— Exercise objective —
Please print the data shown below without any alteration.

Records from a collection

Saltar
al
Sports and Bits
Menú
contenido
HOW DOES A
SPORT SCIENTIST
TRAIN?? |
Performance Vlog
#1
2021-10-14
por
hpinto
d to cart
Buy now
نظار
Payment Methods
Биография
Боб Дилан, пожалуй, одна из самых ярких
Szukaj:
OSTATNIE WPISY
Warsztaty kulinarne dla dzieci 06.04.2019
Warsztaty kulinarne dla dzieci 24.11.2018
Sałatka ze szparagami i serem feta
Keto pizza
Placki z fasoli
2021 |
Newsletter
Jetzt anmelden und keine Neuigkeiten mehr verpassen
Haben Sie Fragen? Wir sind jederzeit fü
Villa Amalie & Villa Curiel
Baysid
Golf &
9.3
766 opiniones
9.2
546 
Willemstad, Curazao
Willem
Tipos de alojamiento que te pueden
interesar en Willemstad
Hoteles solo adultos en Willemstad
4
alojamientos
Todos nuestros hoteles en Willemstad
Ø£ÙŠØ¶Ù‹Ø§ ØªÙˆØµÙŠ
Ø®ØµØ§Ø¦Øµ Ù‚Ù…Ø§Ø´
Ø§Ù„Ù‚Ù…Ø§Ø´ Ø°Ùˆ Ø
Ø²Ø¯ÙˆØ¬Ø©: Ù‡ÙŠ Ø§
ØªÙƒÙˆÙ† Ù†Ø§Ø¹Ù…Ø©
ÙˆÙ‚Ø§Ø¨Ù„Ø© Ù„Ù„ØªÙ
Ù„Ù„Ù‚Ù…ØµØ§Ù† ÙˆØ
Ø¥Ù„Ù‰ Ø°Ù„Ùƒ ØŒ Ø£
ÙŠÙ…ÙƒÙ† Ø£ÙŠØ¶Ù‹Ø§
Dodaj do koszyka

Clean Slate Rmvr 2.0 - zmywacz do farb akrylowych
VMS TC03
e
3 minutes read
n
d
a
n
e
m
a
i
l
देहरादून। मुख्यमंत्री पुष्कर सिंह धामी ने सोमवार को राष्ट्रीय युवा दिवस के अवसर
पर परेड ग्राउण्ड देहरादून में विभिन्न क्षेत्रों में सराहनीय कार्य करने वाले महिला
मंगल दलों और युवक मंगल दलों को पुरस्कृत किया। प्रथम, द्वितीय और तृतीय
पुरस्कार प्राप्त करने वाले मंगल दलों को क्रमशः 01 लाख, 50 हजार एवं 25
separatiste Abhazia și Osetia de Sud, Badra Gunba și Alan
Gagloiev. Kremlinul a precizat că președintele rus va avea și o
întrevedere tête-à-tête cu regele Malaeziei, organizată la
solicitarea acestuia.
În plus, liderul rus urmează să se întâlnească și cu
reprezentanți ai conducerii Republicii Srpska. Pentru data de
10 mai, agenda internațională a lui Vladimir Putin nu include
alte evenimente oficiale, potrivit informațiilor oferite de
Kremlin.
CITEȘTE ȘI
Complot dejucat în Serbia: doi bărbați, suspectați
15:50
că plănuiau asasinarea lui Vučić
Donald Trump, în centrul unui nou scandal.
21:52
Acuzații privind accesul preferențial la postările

— Written solution —
Saltar
al
Sports and Bits
Menú
contenido
HOW DOES A
SPORT SCIENTIST
TRAIN?? |
Performance Vlog
#1
2021-10-14
por
hpinto
d to cart
Buy now
نظار
Payment Methods
Биография
Боб Дилан, пожалуй, одна из самых ярких
Szukaj:
OSTATNIE WPISY
Warsztaty kulinarne dla dzieci 06.04.2019
Warsztaty kulinarne dla dzieci 24.11.2018
Sałatka ze szparagami i serem feta
Keto pizza
Placki z fasoli
2021 |
Newsletter
Jetzt anmelden und keine Neuigkeiten mehr verpassen
Haben Sie Fragen? Wir sind jederzeit fü
Villa Amalie & Villa Curiel
Baysid
Golf &
9.3
766 opiniones
9.2
546 
Willemstad, Curazao
Willem
Tipos de alojamiento que te pueden
interesar en Willemstad
Hoteles solo adultos en Willemstad
4
alojamientos
Todos nuestros hoteles en Willemstad
Ø£ÙŠØ¶Ù‹Ø§ ØªÙˆØµÙŠ
Ø®ØµØ§Ø¦Øµ Ù‚Ù…Ø§Ø´
Ø§Ù„Ù‚Ù…Ø§Ø´ Ø°Ùˆ Ø
Ø²Ø¯ÙˆØ¬Ø©: Ù‡ÙŠ Ø§
ØªÙƒÙˆÙ† Ù†Ø§Ø¹Ù…Ø©
ÙˆÙ‚Ø§Ø¨Ù„Ø© Ù„Ù„ØªÙ
Ù„Ù„Ù‚Ù…ØµØ§Ù† ÙˆØ
Ø¥Ù„Ù‰ Ø°Ù„Ùƒ ØŒ Ø£
ÙŠÙ…ÙƒÙ† Ø£ÙŠØ¶Ù‹Ø§
Dodaj do koszyka

Clean Slate Rmvr 2.0 - zmywacz do farb akrylowych
VMS TC03
e
3 minutes read
n
d
a
n
e
m
a
i
l
देहरादून। मुख्यमंत्री पुष्कर सिंह धामी ने सोमवार को राष्ट्रीय युवा दिवस के अवसर
पर परेड ग्राउण्ड देहरादून में विभिन्न क्षेत्रों में सराहनीय कार्य करने वाले महिला
मंगल दलों और युवक मंगल दलों को पुरस्कृत किया। प्रथम, द्वितीय और तृतीय
पुरस्कार प्राप्त करने वाले मंगल दलों को क्रमशः 01 लाख, 50 हजार एवं 25
separatiste Abhazia și Osetia de Sud, Badra Gunba și Alan
Gagloiev. Kremlinul a precizat că președintele rus va avea și o
întrevedere tête-à-tête cu regele Malaeziei, organizată la
solicitarea acestuia.
În plus, liderul rus urmează să se întâlnească și cu
reprezentanți ai conducerii Republicii Srpska. Pentru data de
10 mai, agenda internațională a lui Vladimir Putin nu include
alte evenimente oficiale, potrivit informațiilor oferite de
Kremlin.
CITEȘTE ȘI
Complot dejucat în Serbia: doi bărbați, suspectați
15:50
că plănuiau asasinarea lui Vučić
Donald Trump, în centrul unui nou scandal.
21:52
Acuzații privind accesul preferențial la postările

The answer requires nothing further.